January 20, 2017
Entrepreneurship professor Saurav Pathak's paper published in the journal Business & Society
Submitted by Brent Fritzemeier
Kansas State University assistant professor of entrepreneurship Saurav Pathak recently had a paper accepted for publication in the journal Business & Society.
The study, "Economic Inequality and Social Entrepreneurship," explores the extent to which income inequality and income mobility — both considered indicators of economic inequality and conditions of formal regulatory institutions, government activism — facilitate or constrain the emergence of social entrepreneurship.
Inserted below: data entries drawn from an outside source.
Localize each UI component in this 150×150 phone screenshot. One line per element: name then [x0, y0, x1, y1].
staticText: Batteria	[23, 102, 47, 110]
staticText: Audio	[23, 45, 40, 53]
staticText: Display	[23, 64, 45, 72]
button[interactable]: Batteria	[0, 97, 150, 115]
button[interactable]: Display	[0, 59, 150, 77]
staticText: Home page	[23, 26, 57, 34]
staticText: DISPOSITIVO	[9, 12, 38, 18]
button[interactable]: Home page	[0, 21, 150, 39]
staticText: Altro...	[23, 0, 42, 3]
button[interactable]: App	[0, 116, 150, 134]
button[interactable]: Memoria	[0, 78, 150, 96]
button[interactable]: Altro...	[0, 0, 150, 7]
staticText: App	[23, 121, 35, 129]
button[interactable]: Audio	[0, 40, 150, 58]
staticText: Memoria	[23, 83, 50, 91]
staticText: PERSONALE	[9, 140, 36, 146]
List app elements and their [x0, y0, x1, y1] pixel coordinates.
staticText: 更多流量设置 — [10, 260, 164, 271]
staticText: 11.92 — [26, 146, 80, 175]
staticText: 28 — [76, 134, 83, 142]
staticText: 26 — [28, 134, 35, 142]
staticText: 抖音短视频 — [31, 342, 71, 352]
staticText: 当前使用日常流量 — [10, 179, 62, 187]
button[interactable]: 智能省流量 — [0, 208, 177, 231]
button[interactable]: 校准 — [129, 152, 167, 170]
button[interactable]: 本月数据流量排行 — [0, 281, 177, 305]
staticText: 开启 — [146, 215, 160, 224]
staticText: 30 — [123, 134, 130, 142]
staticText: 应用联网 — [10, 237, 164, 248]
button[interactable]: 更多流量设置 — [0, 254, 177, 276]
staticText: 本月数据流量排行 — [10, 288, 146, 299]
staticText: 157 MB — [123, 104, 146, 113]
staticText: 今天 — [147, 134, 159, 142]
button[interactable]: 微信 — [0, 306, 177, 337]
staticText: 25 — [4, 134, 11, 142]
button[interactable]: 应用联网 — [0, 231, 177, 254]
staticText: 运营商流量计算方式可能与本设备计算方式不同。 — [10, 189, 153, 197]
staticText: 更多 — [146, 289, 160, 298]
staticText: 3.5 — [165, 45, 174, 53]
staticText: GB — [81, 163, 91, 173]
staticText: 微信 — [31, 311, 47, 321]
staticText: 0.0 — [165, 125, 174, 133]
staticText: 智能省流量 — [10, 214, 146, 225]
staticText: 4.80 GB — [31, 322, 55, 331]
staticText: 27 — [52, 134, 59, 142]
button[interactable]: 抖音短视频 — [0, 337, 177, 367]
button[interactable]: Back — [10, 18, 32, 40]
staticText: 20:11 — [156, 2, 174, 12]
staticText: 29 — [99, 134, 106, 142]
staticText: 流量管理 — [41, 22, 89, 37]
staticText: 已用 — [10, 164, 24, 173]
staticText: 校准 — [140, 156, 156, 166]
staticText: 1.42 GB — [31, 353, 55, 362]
The research was based on a multilevel analysis of more than 75,000 individual responses from the Global Entrepreneurship Monitor survey of 26 countries. The results found that country-level income inequality increases the likelihood of individual-level engagement in social entrepreneurship, while income mobility decreases this likelihood. Further, income mobility negatively moderates the influence of income inequality on social entrepreneurship, such that the condition of low-income mobility and high-income inequality is a stronger predictor of social entrepreneurship.
"We have examined the mechanisms and conditions under which economic inequality increases the likelihood that individuals will engage in social entrepreneurship," Pathak said. "By integrating insights from institutional theory, entrepreneurial opportunities, and social entrepreneurship, we suggest that income inequality increases the likelihood of social entrepreneurship under conditions of low-income mobility. Our study extends the conceptual understanding of economic inequality and contributes to filling the gap in the emerging scholarly literature on effects of context on social entrepreneurship."